The bank has spent time working with the various open systems groups to help to develop software standards and has been regarded as a supporter of open systems. Until now.
Mr De Feo contrasts open systems' initial goal of avoiding over-reliance on a single vendor, originally IBM, with Microsoft's domination of the desktop world. "That things should have come to this pass is bizarre," says Mr De Feo. Emphasising that Microsoft has set up an increasingly well accepted standard for object orienting, or allowing outputs from different systems to be put together, he asks: "Where is the competing open systems standard? A committee has been working on it for four years and still hasn't decided an inter-operability standard."
X/Open's spokesman, Mark Riminton, accepts progress is slower than Microsoft's, as it is based on consensus, involving the agreement of 30 to 40 companies to any proposed new standard. "It's not like doing it within a single company," he says. "People meet four or five times a year, for a couple of days at a time. This may seem slow to Joseph De Feo, but it's a lot faster than what went before." He accepts Mr De Feo's general criticism, however, and says X/Open's development processes are under continual review.
Barclays cannot wait, Mr De Feo says.

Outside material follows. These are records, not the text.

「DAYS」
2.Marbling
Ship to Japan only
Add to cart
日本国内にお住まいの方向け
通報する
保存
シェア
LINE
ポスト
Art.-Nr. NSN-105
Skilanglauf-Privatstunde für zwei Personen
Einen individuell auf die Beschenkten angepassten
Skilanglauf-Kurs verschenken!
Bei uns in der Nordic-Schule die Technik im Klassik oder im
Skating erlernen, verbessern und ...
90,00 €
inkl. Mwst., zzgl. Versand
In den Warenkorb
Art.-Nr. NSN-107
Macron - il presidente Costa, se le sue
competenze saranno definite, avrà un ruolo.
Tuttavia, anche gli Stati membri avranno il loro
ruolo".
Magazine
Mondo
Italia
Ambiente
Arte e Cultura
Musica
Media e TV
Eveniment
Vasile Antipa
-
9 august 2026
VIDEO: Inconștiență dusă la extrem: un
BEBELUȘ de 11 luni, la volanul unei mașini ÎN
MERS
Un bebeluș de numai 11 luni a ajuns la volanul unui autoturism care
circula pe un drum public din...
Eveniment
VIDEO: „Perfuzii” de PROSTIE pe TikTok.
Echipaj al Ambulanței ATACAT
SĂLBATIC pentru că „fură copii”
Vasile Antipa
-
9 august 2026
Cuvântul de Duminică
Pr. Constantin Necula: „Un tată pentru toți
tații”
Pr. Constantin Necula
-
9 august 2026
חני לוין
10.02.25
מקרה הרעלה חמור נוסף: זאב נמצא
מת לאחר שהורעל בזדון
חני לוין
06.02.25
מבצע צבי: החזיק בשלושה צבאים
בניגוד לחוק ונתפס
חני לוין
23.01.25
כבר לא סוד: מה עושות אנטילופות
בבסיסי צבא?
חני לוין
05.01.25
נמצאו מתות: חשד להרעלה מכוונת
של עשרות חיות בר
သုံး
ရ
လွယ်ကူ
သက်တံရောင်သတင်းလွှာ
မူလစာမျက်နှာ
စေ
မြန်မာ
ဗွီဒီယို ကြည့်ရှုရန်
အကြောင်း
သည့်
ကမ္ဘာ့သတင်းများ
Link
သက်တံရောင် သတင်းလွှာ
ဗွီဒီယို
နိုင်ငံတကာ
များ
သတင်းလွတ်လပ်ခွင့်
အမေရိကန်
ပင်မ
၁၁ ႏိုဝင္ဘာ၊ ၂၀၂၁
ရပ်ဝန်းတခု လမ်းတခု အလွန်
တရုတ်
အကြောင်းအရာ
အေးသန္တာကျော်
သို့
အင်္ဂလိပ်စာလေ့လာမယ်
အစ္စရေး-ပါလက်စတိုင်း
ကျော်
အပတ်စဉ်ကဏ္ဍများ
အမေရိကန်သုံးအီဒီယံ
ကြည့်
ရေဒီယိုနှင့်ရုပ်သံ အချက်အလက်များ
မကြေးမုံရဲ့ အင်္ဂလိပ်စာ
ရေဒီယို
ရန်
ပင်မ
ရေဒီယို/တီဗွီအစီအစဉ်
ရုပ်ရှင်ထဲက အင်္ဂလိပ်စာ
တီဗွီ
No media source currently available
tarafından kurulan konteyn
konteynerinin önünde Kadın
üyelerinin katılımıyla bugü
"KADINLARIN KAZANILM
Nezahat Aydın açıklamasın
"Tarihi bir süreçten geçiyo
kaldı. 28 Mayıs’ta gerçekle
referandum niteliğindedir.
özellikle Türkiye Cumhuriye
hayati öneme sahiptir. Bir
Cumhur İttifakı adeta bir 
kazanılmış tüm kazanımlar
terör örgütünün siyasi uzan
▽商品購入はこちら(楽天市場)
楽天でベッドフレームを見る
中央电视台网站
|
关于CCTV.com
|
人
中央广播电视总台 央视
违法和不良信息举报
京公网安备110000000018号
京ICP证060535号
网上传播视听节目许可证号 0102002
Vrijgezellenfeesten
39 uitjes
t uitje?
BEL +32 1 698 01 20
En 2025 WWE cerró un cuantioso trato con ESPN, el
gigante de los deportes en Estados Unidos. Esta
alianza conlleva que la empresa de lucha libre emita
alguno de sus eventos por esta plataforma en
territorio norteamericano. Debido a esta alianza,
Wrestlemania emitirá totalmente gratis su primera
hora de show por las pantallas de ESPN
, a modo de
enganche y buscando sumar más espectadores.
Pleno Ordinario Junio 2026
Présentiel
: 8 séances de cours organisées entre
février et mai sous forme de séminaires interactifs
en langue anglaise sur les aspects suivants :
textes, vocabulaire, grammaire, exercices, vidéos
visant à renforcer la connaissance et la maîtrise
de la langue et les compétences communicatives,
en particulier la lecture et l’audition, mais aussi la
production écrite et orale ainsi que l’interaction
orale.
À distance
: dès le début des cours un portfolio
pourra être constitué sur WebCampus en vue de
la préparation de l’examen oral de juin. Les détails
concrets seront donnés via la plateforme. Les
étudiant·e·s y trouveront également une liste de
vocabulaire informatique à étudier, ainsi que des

The crunch will come in a few months, with Microsoft's hyped new operating system, Windows '95. If it takes off, "we will find it difficult to justify to ourselves the time and effort we have put into an open systems solution that never seems to arrive", he says.
Aware of an opportunity apparently presenting itself, Microsoft has forged alliances with other software vendors, and signalled a move to its own form of open systems, by providing public "hooks" in the Windows environment for other software companies to use.
Yet the risks in allowing operating systems development to be directed by Microsoft are as great as they were with IBM. The company's recent track record shows it can fumble the ball.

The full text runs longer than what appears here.